Ma broke in, “Tom—you tol’ me—you promised me you wasn’t like that. You promised.”

“I know, Ma. I’m a-tryin’. But them deputies—Did you ever see a deputy that didn’ have a fat ass? An’ they waggle their ass an’ flop their gun aroun’. Ma,” he said, “if it was the law they was workin’ with, why, we could take it. But it ain’t the law. They’re a-workin’ away at our spirits. They’re a-tryin’ to make us cringe an’ crawl like a whipped bitch. They tryin’ to break us. Why, Jesus Christ, Ma, they comes a time when the on’y way a fella can keep his decency is by takin’ a sock at a cop. They’re workin’ on our decency.”

Ma said, “You promised, Tom. That’s how Pretty Boy Floyd done. I knowed his ma. They hurt him.”

“I’m a-tryin’, Ma. Honest to God, I am. You don’ want me to crawl like a beat bitch, with my belly on the groun’, do you?”

“I’m a-prayin’. You got to keep clear, Tom.
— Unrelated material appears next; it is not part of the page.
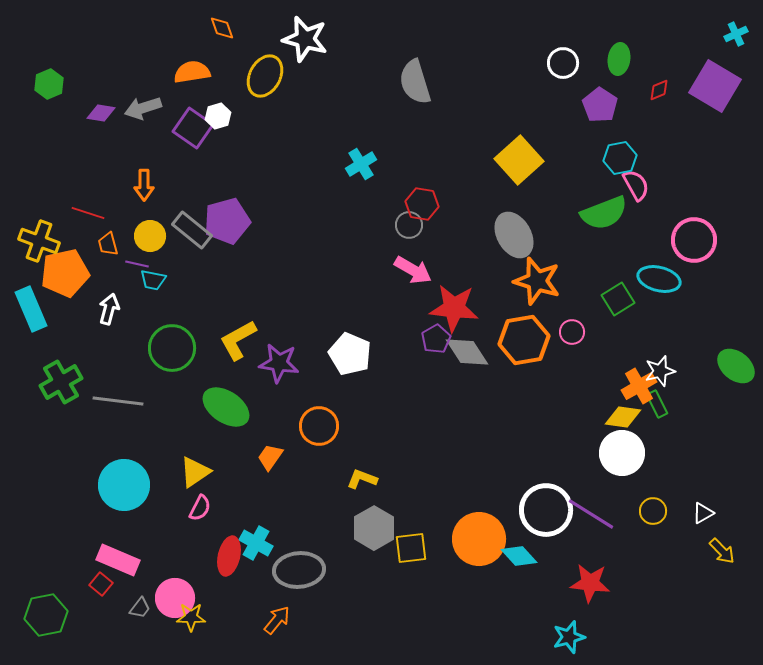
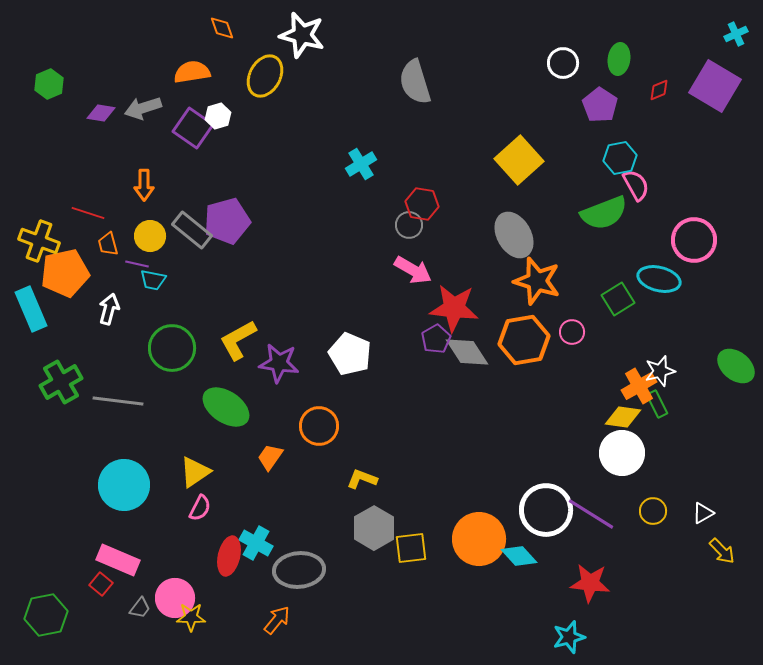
white star at (305, 39): moved 3 px left, 4 px up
The fambly’s breakin’ up. You got to keep clear.”

“I’ll try, Ma. But when one a them fat asses gets to workin’ me over, I got a big job tryin’. If it was the law, it’d be different. But burnin’ the camp ain’t the law.”

The car jolted along. Ahead, a little row of red lanterns stretched across the highway.
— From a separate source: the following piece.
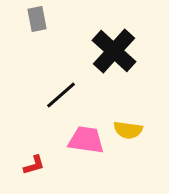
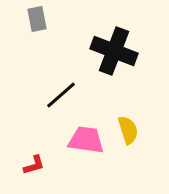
black cross: rotated 21 degrees counterclockwise
yellow semicircle: rotated 116 degrees counterclockwise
“Detour, I guess,” Tom said. He slowed the car and stopped it, and immediately a crowd of men swarmed about the truck. They were armed with pick handles and shotguns. They wore trench helmets and some American Legion caps. One man leaned in the window, and the warm smell of whisky preceded him.
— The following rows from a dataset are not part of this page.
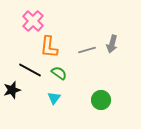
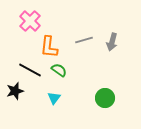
pink cross: moved 3 px left
gray arrow: moved 2 px up
gray line: moved 3 px left, 10 px up
green semicircle: moved 3 px up
black star: moved 3 px right, 1 px down
green circle: moved 4 px right, 2 px up
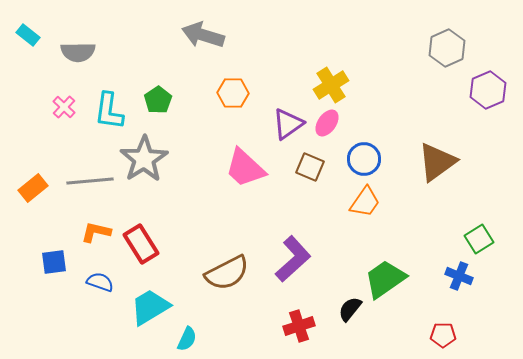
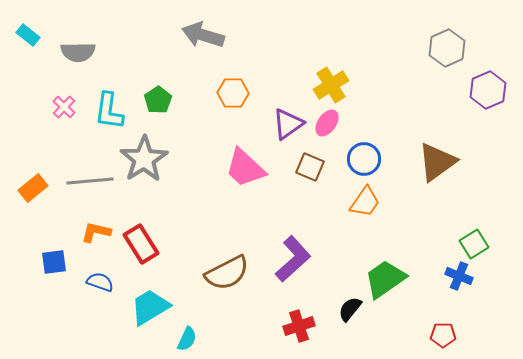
green square: moved 5 px left, 5 px down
“Where you think you’re goin’?” He thrust a red face near to Tom’s face.

Tom stiffened. His hand crept down to the floor and felt for the jack handle. Ma caught his arm and held it powerfully. Tom said, “Well—” and then his voice took on a servile whine. “We’re strangers here,” he said. “We heard about they’s work in a place called Tulare.”